Funny I saw this post after coming home with 6 nice fresh raw bones for my two. Never have any problems with them but did with the cured. Also have heard they can splinter. Not sure about that, but I stay away from them. I make mine stay outside too with lots of water. Fetch the raw!


----------



## Bender (Dec 30, 2008)

I gave up on the smoked/cured bones since anything like that caused some sort of issue out of one end or the other. Is there somewhere you can crate him with his raw bones, or will he stay on a mat with them?

My guys get their bones in their crates, Bender gets them in the mud room.


----------



## babbs (Feb 9, 2010)

Ah the benefit of living in Florida. Sorry about that one.


----------



## Blondie (Oct 10, 2009)

I gave Maggie raw bones and she got diarrhea. I give her the cured ones, no problems!


----------



## marshab1 (Aug 28, 2006)

I gave up on the cured ones because no matter which ones I bought Tinkerbell could start breaking pieces off in about 10 minutes. We give her raw marrow bones now and have no problems. I give them to her frozen so they don't make a mess on the floor.


----------



## jmamom (Dec 3, 2009)

I bought a fleece crate pad and that's where Josie chews her bones in the house. It's easy to throw in the wash, and she learned really quickly that was the spot for her bones. I've only tried the raw bones, never the cured, they just looked icky to me for some reason. Sorry he wasn't feeling well


----------



## C's Mom (Dec 7, 2009)

I give Cocasse the cured one but he isn't a heavy duty chewer. I also keep an eye out and listen while he's eating. I also scoop out some of the marrow before giving it to him.

Rangers mom - I'd let him have it, build up to it and then once its empty freeze it with ground up raw food to keep him busy another day.

PS: whenever I am at the meat section of the grocery store and see meat/chicken cuts I otherwise wouldn't be eating I always think of you and Ranger and how much fun you would probably have buying the stuff.


----------



## Ranger (Nov 11, 2009)

Hmmm...lots of ideas. I think I'll give the two cured ones to Blue (since he can handle them) and stick with the raw ones. I'm never as happy feeding the cured ones, since as many of you said, they can splinter a little. Plus they seem to get ranger's bed disgustingly dirty.
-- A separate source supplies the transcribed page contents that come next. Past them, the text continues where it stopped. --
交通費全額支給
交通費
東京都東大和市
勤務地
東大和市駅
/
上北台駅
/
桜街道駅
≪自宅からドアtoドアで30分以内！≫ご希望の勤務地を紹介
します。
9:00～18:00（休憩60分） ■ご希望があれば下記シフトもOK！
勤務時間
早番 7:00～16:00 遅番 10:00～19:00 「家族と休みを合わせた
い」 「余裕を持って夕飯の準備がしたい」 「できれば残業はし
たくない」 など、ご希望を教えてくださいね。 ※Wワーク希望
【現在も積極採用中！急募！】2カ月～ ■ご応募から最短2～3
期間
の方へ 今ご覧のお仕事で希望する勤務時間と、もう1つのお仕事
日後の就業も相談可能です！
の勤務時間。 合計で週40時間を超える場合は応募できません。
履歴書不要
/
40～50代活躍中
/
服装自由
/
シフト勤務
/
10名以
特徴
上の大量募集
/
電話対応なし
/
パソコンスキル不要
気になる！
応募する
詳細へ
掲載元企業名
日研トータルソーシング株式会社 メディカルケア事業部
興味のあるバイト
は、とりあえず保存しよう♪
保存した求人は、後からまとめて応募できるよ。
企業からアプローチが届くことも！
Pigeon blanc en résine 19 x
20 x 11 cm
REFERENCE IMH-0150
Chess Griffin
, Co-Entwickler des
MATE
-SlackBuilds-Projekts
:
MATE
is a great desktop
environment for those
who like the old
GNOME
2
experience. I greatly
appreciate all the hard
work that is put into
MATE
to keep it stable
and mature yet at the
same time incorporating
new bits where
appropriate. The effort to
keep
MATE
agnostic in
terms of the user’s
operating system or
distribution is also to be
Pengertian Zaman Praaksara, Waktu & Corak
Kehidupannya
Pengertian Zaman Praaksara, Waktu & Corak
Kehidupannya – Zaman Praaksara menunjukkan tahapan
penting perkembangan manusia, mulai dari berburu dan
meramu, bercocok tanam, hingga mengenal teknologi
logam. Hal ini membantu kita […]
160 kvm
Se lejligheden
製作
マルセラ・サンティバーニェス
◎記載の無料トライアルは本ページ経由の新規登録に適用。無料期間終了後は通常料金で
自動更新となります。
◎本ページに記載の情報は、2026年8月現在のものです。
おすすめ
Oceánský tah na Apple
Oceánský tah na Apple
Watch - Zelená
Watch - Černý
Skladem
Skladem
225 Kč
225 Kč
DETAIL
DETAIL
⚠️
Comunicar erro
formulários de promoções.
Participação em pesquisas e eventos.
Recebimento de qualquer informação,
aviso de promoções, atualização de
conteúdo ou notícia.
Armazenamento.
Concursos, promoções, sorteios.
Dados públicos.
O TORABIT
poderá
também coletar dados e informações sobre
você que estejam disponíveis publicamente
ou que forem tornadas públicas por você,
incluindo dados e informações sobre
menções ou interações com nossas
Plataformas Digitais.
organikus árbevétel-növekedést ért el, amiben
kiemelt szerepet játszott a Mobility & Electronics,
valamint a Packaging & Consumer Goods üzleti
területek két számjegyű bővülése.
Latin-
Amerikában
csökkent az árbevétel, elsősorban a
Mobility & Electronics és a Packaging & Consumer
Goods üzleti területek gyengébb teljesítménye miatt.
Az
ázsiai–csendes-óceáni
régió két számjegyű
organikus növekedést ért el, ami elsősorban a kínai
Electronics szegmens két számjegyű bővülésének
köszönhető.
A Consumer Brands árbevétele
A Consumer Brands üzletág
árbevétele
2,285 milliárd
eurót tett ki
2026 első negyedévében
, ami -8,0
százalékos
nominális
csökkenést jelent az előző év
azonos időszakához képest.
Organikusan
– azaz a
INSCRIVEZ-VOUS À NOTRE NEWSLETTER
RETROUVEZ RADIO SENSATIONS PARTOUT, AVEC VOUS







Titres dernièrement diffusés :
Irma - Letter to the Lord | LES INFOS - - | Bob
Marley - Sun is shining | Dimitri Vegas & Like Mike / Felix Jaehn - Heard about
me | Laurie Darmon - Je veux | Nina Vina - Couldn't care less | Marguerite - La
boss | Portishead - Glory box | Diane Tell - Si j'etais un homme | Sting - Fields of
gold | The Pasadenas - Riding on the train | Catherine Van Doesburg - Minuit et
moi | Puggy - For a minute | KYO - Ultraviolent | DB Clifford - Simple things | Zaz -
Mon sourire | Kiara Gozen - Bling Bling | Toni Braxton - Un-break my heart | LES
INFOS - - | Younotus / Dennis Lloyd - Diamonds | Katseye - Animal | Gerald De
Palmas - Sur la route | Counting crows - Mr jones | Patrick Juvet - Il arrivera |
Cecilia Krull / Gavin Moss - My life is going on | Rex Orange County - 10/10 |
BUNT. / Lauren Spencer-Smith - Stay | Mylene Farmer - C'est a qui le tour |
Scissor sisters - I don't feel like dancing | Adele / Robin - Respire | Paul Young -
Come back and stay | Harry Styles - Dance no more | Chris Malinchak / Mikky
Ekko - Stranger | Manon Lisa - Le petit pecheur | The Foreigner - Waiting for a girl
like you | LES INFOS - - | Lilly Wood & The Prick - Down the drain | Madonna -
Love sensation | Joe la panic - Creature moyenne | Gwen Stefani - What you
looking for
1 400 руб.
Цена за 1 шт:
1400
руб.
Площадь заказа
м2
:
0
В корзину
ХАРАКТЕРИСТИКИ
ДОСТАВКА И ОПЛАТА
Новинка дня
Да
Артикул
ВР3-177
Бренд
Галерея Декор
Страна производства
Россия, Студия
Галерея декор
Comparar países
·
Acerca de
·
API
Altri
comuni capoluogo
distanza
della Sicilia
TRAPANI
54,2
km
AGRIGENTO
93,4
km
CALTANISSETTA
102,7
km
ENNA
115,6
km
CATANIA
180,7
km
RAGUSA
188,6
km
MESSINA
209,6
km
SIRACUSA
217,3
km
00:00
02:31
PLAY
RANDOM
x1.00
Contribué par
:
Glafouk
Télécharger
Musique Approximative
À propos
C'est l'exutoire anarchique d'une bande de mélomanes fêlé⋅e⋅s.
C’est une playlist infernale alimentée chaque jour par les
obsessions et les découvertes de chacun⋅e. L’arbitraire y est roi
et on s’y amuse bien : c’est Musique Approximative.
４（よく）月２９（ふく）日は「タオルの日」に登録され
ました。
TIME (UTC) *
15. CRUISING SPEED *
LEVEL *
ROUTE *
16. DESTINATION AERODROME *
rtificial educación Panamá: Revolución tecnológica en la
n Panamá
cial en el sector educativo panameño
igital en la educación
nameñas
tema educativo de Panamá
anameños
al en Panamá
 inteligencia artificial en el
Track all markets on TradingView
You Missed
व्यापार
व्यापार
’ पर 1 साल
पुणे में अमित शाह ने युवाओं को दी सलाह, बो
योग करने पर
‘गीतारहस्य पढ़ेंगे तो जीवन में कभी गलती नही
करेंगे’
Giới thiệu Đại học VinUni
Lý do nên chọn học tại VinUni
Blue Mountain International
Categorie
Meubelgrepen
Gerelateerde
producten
There's spots all over that I can't vaccuum off and they didn't come off in the wash either. (This would be his new bed, of course). 

Maybe I'll get a sheet to cover his bed and let him eat his raw ones inside. He knows he has to be off the hardwood when he eats his bones so it shouldn't be too hard to get him to stay on a sheet. I hope. Sometimes when I think something is easy to teach him, he doesn't get it at all.

C's Mom - too funny! I went to two supermarkets today (one for me, one for ranger) and there was a package of an unidentified meat and someone was asking what it was. Without thinking, I piped up "That looks like a beef kidney" and it was. Blech.


----------



## Wimbles (Mar 25, 2010)

If it's to cold or wet outside Hector has his bones on a settee in the sun room which is covered with an old throw. Once he's finished it just gets chucked in the washing machine till the next time he has a bone and we cover it again. It's worked so far! He takes his breakfast carcasses here too if it's pouring with rain otherwise he take them into the garden to eat.


----------